E, felizmente, fui acolhida por seu sorriso empático.

“Use isso para o táxi, andou muito até aqui”, ela disse sem pretensão entregando-me o dinheiro suficiente para chegar em casa sem ter que sair correndo novamente pelas ruas da cidade.

Pensei em recusar, mas as minhas pernas contra-atacaram tal desfeita.

“Obrigada, prometo que trarei o valor de volta ainda nesta semana”, agradeci.

“Estará com tempo livre no último sábado do mês?”

Matsuda parecia planejar algo maior que eu tinha em mente.

“Pode ter certeza que, caso eu tenha, farei o impossível para estar aqui.” Dei a minha resposta rotineira para as suas propostas.

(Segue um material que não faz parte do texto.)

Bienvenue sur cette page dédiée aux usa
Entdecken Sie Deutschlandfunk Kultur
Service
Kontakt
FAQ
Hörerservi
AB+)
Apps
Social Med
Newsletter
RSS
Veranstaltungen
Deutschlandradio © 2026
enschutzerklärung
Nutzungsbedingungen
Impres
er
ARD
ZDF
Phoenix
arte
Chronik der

Ela sorriu entusiasmada.

“Estarei a esperando, então. Nunca é demais um voluntário para animar as crianças e ajudar-nos com os preparativos de uma festa de aniversário”, ela disse e anuí sorrindo o máximo que minha exaustão psicológica permitia no momento.  

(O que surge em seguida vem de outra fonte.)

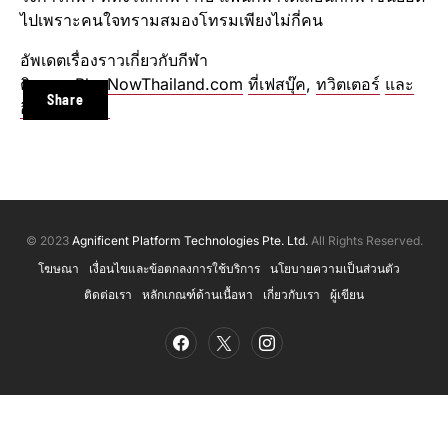
ไปเพราะคนใจทรามสมองโทรมเพียงไม่กี่คน
อัพเดตเรื่องราวเกี่ยวกับกีฬา
ติดตาม
PlayNowThailand.com
ที่เฟสบุ๊ค
,
ทวิตเตอร์
และ
Share
อินสตาแกรม
© 2023
Agnificent Platform Technologies Pte. Ltd.
All Rights Reserved.
โฆษณา
เงื่อนไขและข้อตกลงการใช้บริการ
นโยบายความเป็นส่วนตัว
ติดต่อเรา
หลักเกณฑ์ด้านเนื้อหา
เกี่ยวกับเรา
ผู้เขียน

Dito isso, deixei o orfanato, tomei o táxi e, como o planejado, fui parar em casa em menos de dez minutos.

Eu estava comigo, de novo, e era bom.  

 

Não consegui abrir a carta ou dar atenção para as chamadas perdidas e mensagens de Min Yoon Gi. Pus-me debaixo do chuveiro e, também, me propus a não matutar mais nada em minha cabeça, parar de me culpar, pensar no passado, melhor, no futuro. Os pensamentos surgiam e desapareciam como uma nuvem de formato irregular; iam e partiam sem apego por parte dos meus neurônios. Eu estava tirando um tempo para economizar sinapses e dores de cabeça, caminhava em busca do equilíbrio interno. Aprendi esta técnica com a pessoa que mais feri, mas que, contraditoriamente, propôs-me uma cura. Pelo menos, acho que fora isso que consegui captar, mas às vezes eu acho muita coisa.

Era melhor pensar desta forma.  

Quando a banheira encheu quase por completo com a água do chuveiro, imergi uma única vez. Um dia repleto de análises e listas de manipulação estavam à minha espera. Deixei o banheiro e segui para o quarto onde o guarda-roupas já se encontrava aberto.

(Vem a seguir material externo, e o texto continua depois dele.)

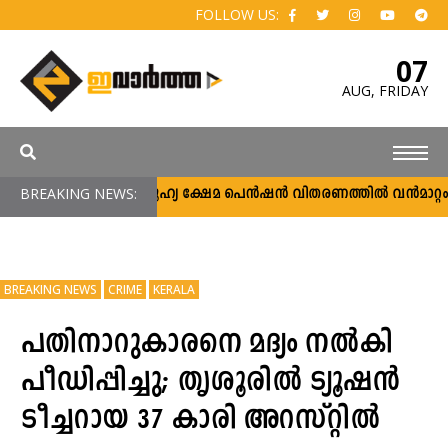
FOLLOW US:
07
AUG,
FRIDAY
BREAKING NEWS:
സാമൂഹ്യ ക്ഷേമ പെൻഷൻ വിതരണത്തിൽ വൻമാറ്റം; വീ
BREAKING NEWS
CRIME
KERALA
പതിനാറുകാരനെ മദ്യം നല്‍കി
പീഡിപ്പിച്ചു; തൃശൂരിൽ ട്യൂഷന്‍
ടീച്ചറായ 37 കാരി അറസ്റ്റിൽ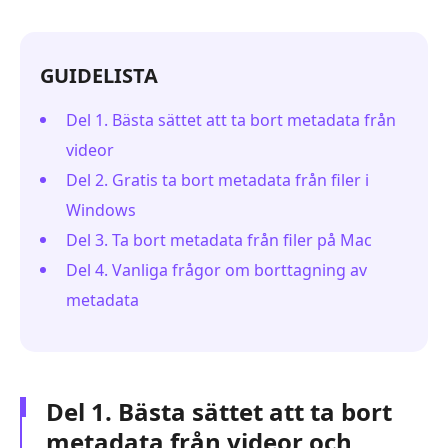
GUIDELISTA
Del 1. Bästa sättet att ta bort metadata från
videor
Del 2. Gratis ta bort metadata från filer i
Windows
Del 3. Ta bort metadata från filer på Mac
Del 4. Vanliga frågor om borttagning av
metadata
Del 1. Bästa sättet att ta bort
metadata från videor och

Olhei de relance para o meu celular encima da cama; o mesmo acabava de indicar uma nova mensagem. Irene. A minha melhor amiga e colega de trabalho provavelmente esquecera de encher o tanque do carro na noite anterior e não poderia oferecer carona dessa vez. Segui com o estipulado, estando prontamente vestida e prestes a encaixar o último brinco de pressão em minha orelha quando outro aviso de mensagem surgiu na tela do aparelho.

Kim Seok Jin.

 

E se a pessoa que você tanto amou platonicamente fosse completamente o oposto do seu conceito sobre ela? Você fugiria, superaria? E se ela fosse quase exatamente o mesmo? Faria o mesmo, o contrário? Bom, dadas as circunstâncias e o meu total desconhecimento sobre tais respostas naquele momento, optei por continuar com o meu planejamento inicial; responder Irene e pegar o primeiro metrô para o laboratório. Eu precisava viver a minha vida, desvencilhar-me de um relacionamento delicado, rompido e recente antes de tudo o que quer que me propusesse a fazer com relação a este assunto.

Se não for para ser, então, não será, mas se for para ser...

"[...] aproveite cada segundo" ele diria, como nos velhos tempos.